The difference between the two views are minute; supralapsarianism, by virtue of its belief that God creates the elect and reprobate, is a suggestion or provides an inference that at some level, God decreed sin to enter into the world without being the author of it. Infralapsarianism teaches that all men are sinful by nature (due to the Fall), are thereby condemned through our own sin (free will), and that God had foreknowledge of whom He would rescue from condemnation. The infralapsarianist view follows Ephesians 1:4–6, "... even as He chose us in Him before the foundation of the world, that we should be holy and blameless before Him. In love He predestined us for adoption to Himself as sons through Jesus Christ, according to the purpose of His will, to the praise of His glorious grace, with which He has blessed us in the Beloved" (ESV). That is, some are chosen to be elect (foreknowledge) but not created elect.

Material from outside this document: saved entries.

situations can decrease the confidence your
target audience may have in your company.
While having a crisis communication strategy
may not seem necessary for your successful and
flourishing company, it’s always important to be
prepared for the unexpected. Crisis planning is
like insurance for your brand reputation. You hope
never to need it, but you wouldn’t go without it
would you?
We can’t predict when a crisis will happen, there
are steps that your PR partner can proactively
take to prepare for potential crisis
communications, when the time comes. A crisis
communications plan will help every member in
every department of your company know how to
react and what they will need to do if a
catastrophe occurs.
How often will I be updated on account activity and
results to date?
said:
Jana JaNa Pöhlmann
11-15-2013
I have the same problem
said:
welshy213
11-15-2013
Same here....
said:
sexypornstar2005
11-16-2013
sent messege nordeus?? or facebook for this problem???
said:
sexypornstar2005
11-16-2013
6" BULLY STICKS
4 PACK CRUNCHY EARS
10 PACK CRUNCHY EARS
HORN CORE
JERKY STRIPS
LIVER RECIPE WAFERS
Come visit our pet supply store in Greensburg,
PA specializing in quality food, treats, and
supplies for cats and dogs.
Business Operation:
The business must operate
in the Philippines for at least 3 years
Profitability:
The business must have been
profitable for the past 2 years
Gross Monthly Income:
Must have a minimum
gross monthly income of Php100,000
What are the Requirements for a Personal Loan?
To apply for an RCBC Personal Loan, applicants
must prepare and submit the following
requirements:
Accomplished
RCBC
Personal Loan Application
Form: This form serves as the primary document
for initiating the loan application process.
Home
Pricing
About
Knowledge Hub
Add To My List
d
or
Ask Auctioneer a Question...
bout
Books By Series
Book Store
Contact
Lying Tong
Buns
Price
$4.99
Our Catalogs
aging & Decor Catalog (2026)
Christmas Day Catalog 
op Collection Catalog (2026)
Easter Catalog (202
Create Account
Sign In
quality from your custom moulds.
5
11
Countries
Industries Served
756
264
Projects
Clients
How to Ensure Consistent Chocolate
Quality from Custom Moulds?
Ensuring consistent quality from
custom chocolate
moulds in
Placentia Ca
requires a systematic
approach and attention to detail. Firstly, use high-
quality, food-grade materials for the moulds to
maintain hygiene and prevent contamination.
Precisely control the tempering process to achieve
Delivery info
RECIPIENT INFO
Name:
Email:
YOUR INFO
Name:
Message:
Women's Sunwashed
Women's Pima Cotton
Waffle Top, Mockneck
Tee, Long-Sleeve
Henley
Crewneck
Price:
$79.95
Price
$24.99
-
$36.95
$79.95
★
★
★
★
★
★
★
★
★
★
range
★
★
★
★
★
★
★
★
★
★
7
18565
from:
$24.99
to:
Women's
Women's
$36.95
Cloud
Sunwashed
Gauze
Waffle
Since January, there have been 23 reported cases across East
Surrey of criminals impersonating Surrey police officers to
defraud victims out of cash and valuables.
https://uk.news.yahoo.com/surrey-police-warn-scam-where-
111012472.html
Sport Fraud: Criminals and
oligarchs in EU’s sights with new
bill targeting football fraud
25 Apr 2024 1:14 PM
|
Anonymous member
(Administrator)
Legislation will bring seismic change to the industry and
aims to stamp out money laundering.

Many Calvinists reject both lapsarian views for various reasons. Herman Bavinck rejected both because he sees the entire system of God's plan of salvation as organic, with each part mutually dependent and determinative, rather than some parts "causing" others.

Lapsarian views on order of decrees of God
|  | Supralapsarianism | Infralapsarianism |
|---|---|---|
| Decree to: | Save some and condemn others |  |
| Decree to: | Create the elect and the reprobate | Create human beings |
| Decree to: | Render the Fall certain (by which all deserve to be condemned) |  |
| Decree to: |  | Save some from condemnation and leave others condemned |
| Decree to: | Secure salvation only for the elect |  |

== History ==

=== Synod of Dort ===
The first to articulate the supralapsarian view were Theodore Beza and Jerome Zanchius. A few later Calvinists, in particular those influenced by Beza's theology, embraced supralapsarianism. In England Beza's influence was felt at Cambridge, where William Perkins and William Ames held to it, as well as Franciscus Gomarus in the Netherlands. Later, William Twisse wrote two comprehensive books on supralapsarianism, one in Latin entitled Vindiciae Gratiae, Potestatis, Et Providentiae Dei and an English work entitled The Riches of God's Love unto the Vessels of Mercy. In the 20th century, proponents of supralapsarianism include Abraham Kuyper, Herman Hoeksema, Arthur Pink, Gordon Clark. Historically, it is estimated that less than 5% of all Calvinists ascribe to supralapsarianism. The infralapsarianism view seems to be expressed in the Synod of Dort in 1618. In the Canons of Dort, First Point of Doctrine, Article 7, it states:

Before the foundation of the world, by sheer grace, according to the free good pleasure of his will, [God] chose in Christ to salvation a definite number of particular people out of the entire human race which had fallen by its own fault from its original innocence into sin and ruin.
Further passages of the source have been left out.